• Tidak ada hasil yang ditemukan

Sistem Ekonomi: Barat-Modern vs Islam

Dalam dokumen Rekonsepsi Ekonomi Islam - Al-Iqtishad (Halaman 30-37)

Kehidupan dalam pandangan Barat-Modern adalah sebuah tatanan positif-sekuler; aturan positif-sekuler (akal/logika yang dibebaskan dari panduan moral) sebagai aturan yang paling tinggi, di mana konsekuensinya aturan moral tunduk dibawah otoritas aturan positif-sekuler. Di dalam tatanan positif-sekuler, peran Tuhan tidak wujud didalam kehidupan, tetapi manusia itu sendiri dengan akalnya adalah tuhan, manusia lah yang menentukan arah dan cara berkehidupan. Pandangan ini yang menentukan cara berekonomi dan sistem ekonomi yang dibangunkan oleh Barat untuk kehidupan.

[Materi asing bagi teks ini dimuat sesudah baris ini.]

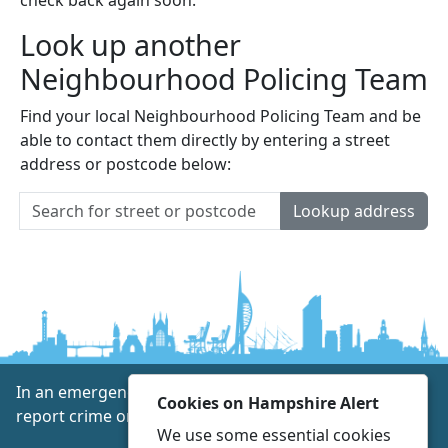
Look up another
Neighbourhood Policing Team
Find your local Neighbourhood Policing Team and be
able to contact them directly by entering a street
address or postcode below:
Lookup address
In an emergency always call 999 or visit our website to
Cookies on Hampshire Alert
report crime online –
www.hampshire.police.uk
We use some essential cookies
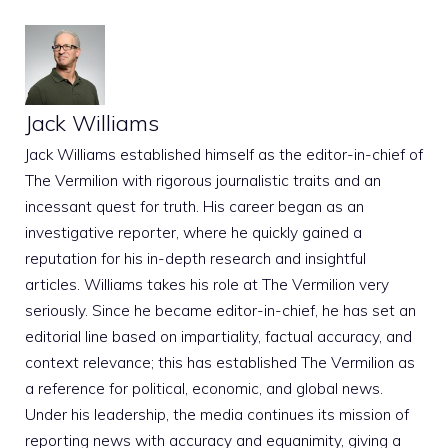
Jack Williams
Jack Williams established himself as the editor-in-chief of
The Vermilion with rigorous journalistic traits and an
incessant quest for truth. His career began as an
investigative reporter, where he quickly gained a
reputation for his in-depth research and insightful
articles. Williams takes his role at The Vermilion very
seriously. Since he became editor-in-chief, he has set an
editorial line based on impartiality, factual accuracy, and
context relevance; this has established The Vermilion as
a reference for political, economic, and global news.
Under his leadership, the media continues its mission of
reporting news with accuracy and equanimity, giving a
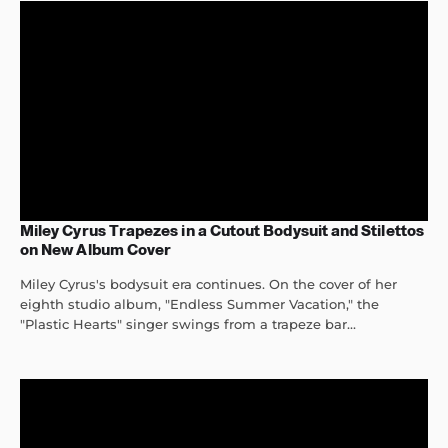
Miley Cyrus Trapezes in a Cutout Bodysuit and Stilettos
on New Album Cover
Miley Cyrus's bodysuit era continues. On the cover of her
eighth studio album, "Endless Summer Vacation," the
"Plastic Hearts" singer swings from a trapeze bar...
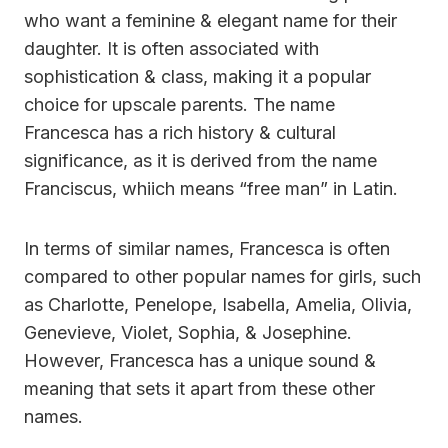
who want a feminine & elegant name for their
daughter. It is often associated with
sophistication & class, making it a popular
choice for upscale parents. The name
Francesca has a rich history & cultural
significance, as it is derived from the name
Franciscus, whiich means “free man” in Latin.
In terms of similar names, Francesca is often
compared to other popular names for girls, such
as Charlotte, Penelope, Isabella, Amelia, Olivia,
Genevieve, Violet, Sophia, & Josephine.
However, Francesca has a unique sound &
meaning that sets it apart from these other
names.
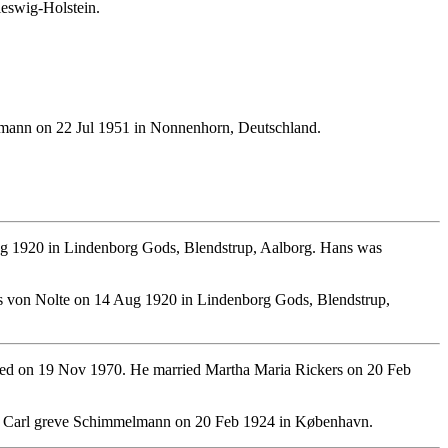
leswig-Holstein.
lmann on 22 Jul 1951 in Nonnenhorn, Deutschland.
g 1920 in Lindenborg Gods, Blendstrup, Aalborg. Hans was
 von Nolte on 14 Aug 1920 in Lindenborg Gods, Blendstrup,
ed on 19 Nov 1970. He married Martha Maria Rickers on 20 Feb
ch Carl greve Schimmelmann on 20 Feb 1924 in København.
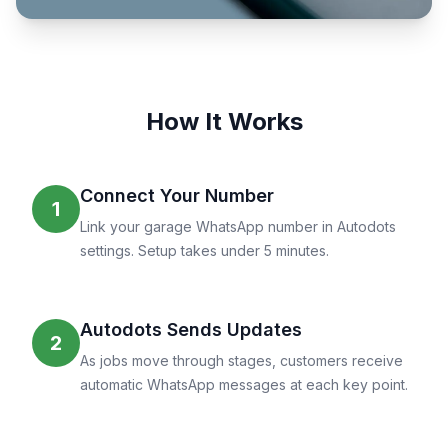
How It Works
Connect Your Number
1
Link your garage WhatsApp number in Autodots
settings. Setup takes under 5 minutes.
Autodots Sends Updates
2
As jobs move through stages, customers receive
automatic WhatsApp messages at each key point.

Sekalipun demikian, kaum barat-modern yang telah mendayagunakan akal sedemikian rupa telah berhasil membuat kemajuan dalam hal alam materi (tidak dalam hal spiritual), ketika akal dibebaskan dari hambatan-hambatan (dengan menganggap panduan moral juga sebagai hambatan) akal telah meruntuhkan tatanan moral agama dan menggantinya dengan tatanan sekuler. Di satu sisi, kemaujuan yang dihasilkan alam materinya membawa peradaban Barat menjadi peradaban yang unggul tak tertandingi secara kekuatan dan kekuatannya dimanfaatkan untuk memperbesar pengaruh dan hegemoninya ke seluruh dunia. Peradaban Barat-Modern telah menjadi prakarsa atas misi pewujudan tatanan dunia baru (dunia modern) (tidak terkecuali lewat aksi penjajahannya ke atas dunia).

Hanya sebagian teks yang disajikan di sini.